Shoppers urged to brace for price surge at checkout

shoppers urged to brace for price surge at checkout
Photo source: Getty Images

Shoppers should prepare for steeper prices at checkout, as Middle East tensions push up freight and fuel costs.

According to Infometrics’ latest data, supplier costs climbed 2.3% in February from the previous year.

Brad Olsen, chief executive and principal economist at Infometrics, noted that the increase reflects an average, with household staples like bread and chocolate seeing sharper rises than other commodities.

He said that while the data does not yet account for the Iran war’s impact, he expects it to affect food prices within the next three months.

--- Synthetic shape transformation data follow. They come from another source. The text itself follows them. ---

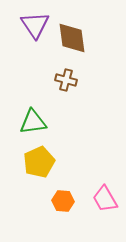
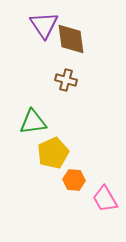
purple triangle: moved 9 px right
brown diamond: moved 1 px left, 1 px down
yellow pentagon: moved 14 px right, 9 px up
orange hexagon: moved 11 px right, 21 px up
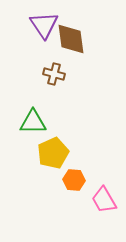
brown cross: moved 12 px left, 6 px up
green triangle: rotated 8 degrees clockwise
pink trapezoid: moved 1 px left, 1 px down
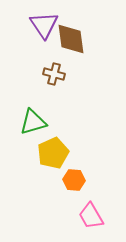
green triangle: rotated 16 degrees counterclockwise
pink trapezoid: moved 13 px left, 16 px down
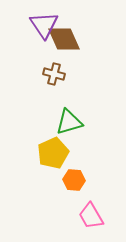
brown diamond: moved 7 px left; rotated 16 degrees counterclockwise
green triangle: moved 36 px right
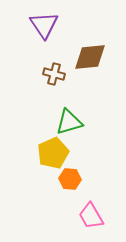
brown diamond: moved 26 px right, 18 px down; rotated 72 degrees counterclockwise
orange hexagon: moved 4 px left, 1 px up
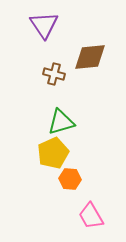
green triangle: moved 8 px left
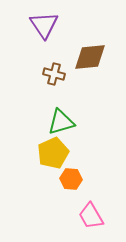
orange hexagon: moved 1 px right
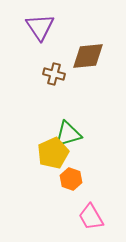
purple triangle: moved 4 px left, 2 px down
brown diamond: moved 2 px left, 1 px up
green triangle: moved 7 px right, 12 px down
orange hexagon: rotated 15 degrees clockwise
pink trapezoid: moved 1 px down
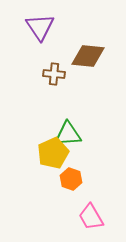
brown diamond: rotated 12 degrees clockwise
brown cross: rotated 10 degrees counterclockwise
green triangle: rotated 12 degrees clockwise
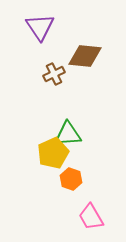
brown diamond: moved 3 px left
brown cross: rotated 30 degrees counterclockwise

Olsen noted that the transport sector is reacting to higher fuel prices, with operators raising their rates in response. This would affect supermarkets.

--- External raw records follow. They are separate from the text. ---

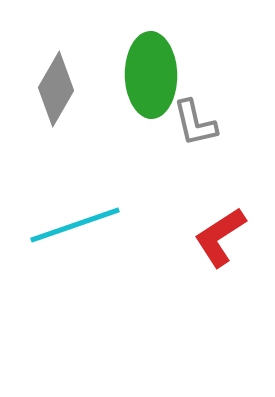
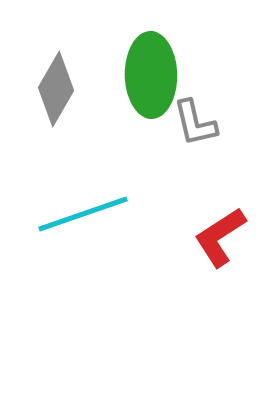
cyan line: moved 8 px right, 11 px up
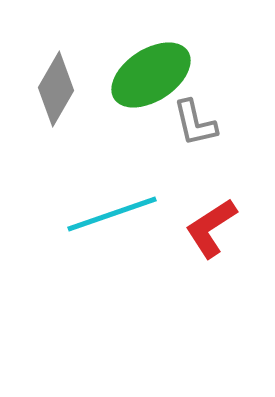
green ellipse: rotated 58 degrees clockwise
cyan line: moved 29 px right
red L-shape: moved 9 px left, 9 px up
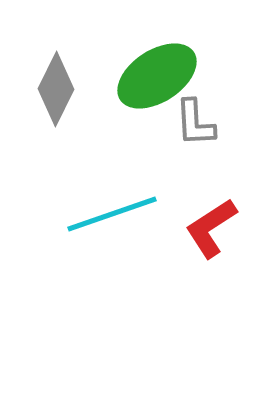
green ellipse: moved 6 px right, 1 px down
gray diamond: rotated 4 degrees counterclockwise
gray L-shape: rotated 10 degrees clockwise
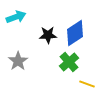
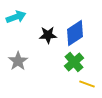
green cross: moved 5 px right
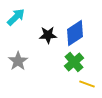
cyan arrow: rotated 24 degrees counterclockwise
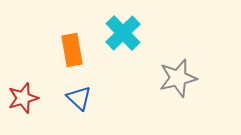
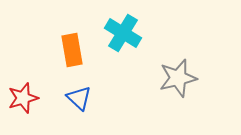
cyan cross: rotated 15 degrees counterclockwise
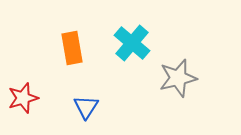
cyan cross: moved 9 px right, 10 px down; rotated 9 degrees clockwise
orange rectangle: moved 2 px up
blue triangle: moved 7 px right, 9 px down; rotated 20 degrees clockwise
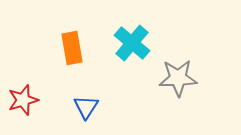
gray star: rotated 12 degrees clockwise
red star: moved 2 px down
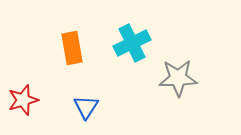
cyan cross: rotated 24 degrees clockwise
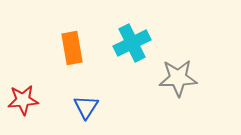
red star: rotated 12 degrees clockwise
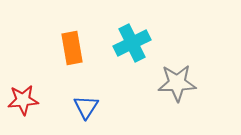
gray star: moved 1 px left, 5 px down
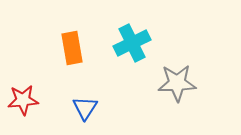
blue triangle: moved 1 px left, 1 px down
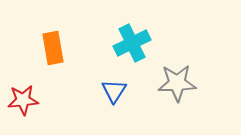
orange rectangle: moved 19 px left
blue triangle: moved 29 px right, 17 px up
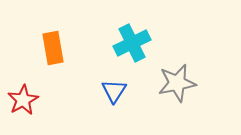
gray star: rotated 9 degrees counterclockwise
red star: rotated 24 degrees counterclockwise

“In terms of the broader supermarket sector in New Zealand, 10% of non-wage input costs come directly from transport, so it’s a fairly big line item that starts to hit there.”

Other producers are expected to consider price hikes now, balancing the need to protect margins against sustaining sales volumes.

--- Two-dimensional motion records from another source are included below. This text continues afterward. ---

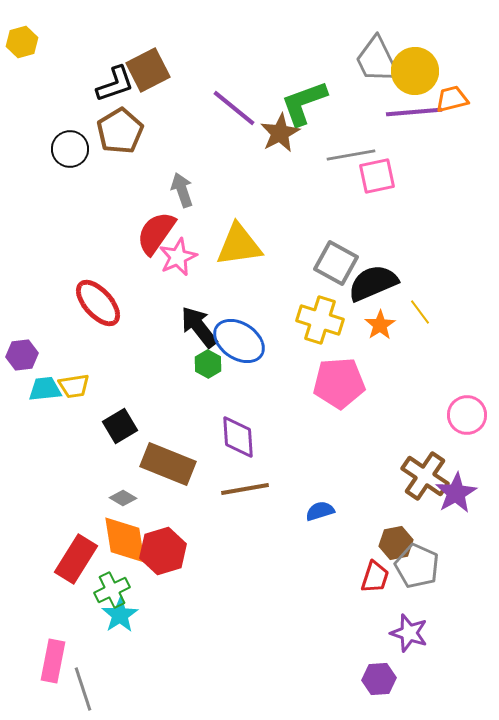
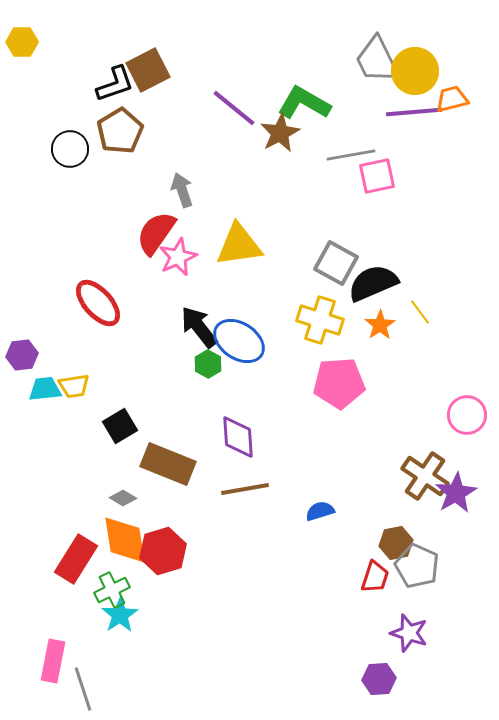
yellow hexagon at (22, 42): rotated 16 degrees clockwise
green L-shape at (304, 103): rotated 50 degrees clockwise
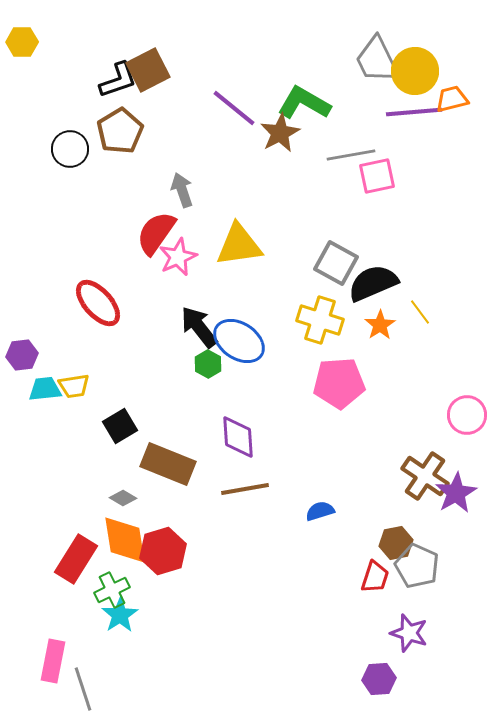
black L-shape at (115, 84): moved 3 px right, 4 px up
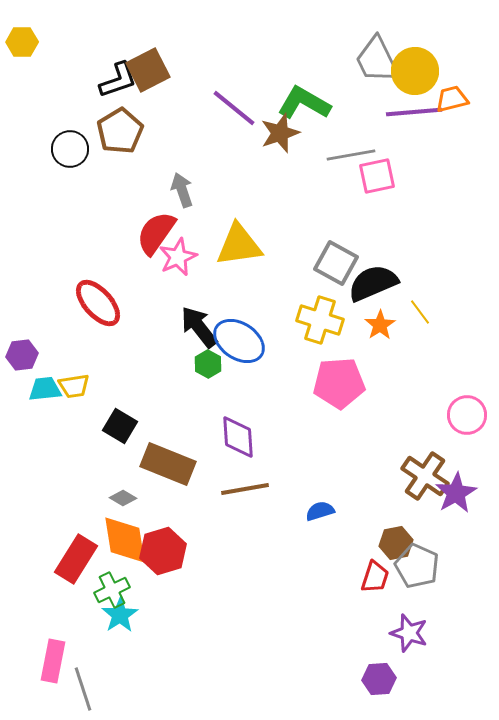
brown star at (280, 133): rotated 9 degrees clockwise
black square at (120, 426): rotated 28 degrees counterclockwise
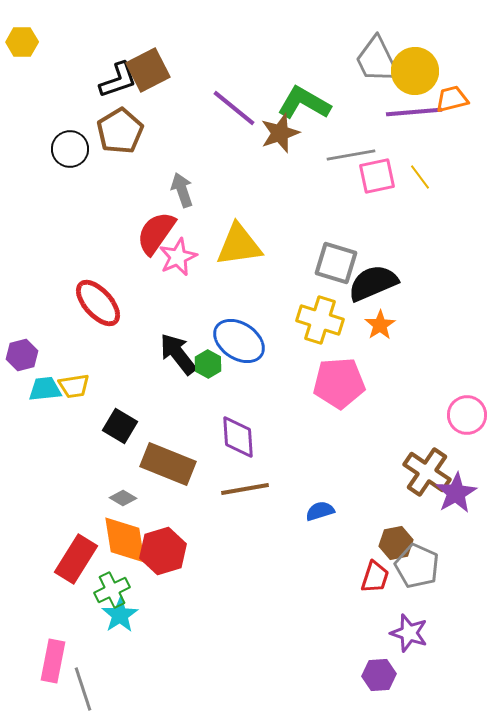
gray square at (336, 263): rotated 12 degrees counterclockwise
yellow line at (420, 312): moved 135 px up
black arrow at (199, 327): moved 21 px left, 27 px down
purple hexagon at (22, 355): rotated 8 degrees counterclockwise
brown cross at (425, 476): moved 2 px right, 4 px up
purple hexagon at (379, 679): moved 4 px up
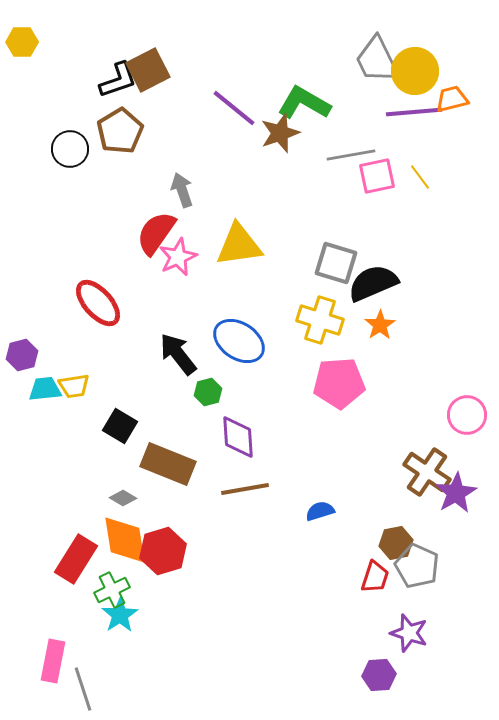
green hexagon at (208, 364): moved 28 px down; rotated 16 degrees clockwise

“I think there will be a little bit of caution in some areas around pushing prices on.”

“For the likes of transport costs specifically, we’ve had a look, and margins do look a lot thinner now over the last couple of years, so we do expect a more immediate pass-through,” Olsen explained.

He noted that businesses would likely react differently to the uncertainty over the war’s duration.

“Businesses are also thinking… ‘Do I wait it out? Might things stabilise and calm down within the next week or so?’ … Reality suggests that that’s probably further away.”

“They are probably wondering how much do they… take on themselves in the short term and then potentially have to raise prices, or again, do they try and push things through because they’re under a lot of pressure?”

Olsen anticipates supplier costs will climb further, impacting some items more severely than others.

“It’s more likely that it will come through on specific items that do take more to transport or do take more fuel into account in their production process.

“It will be uneven,” he said. “But we’re certainly not expecting to see a double-digit increase, but the pressure would be on.”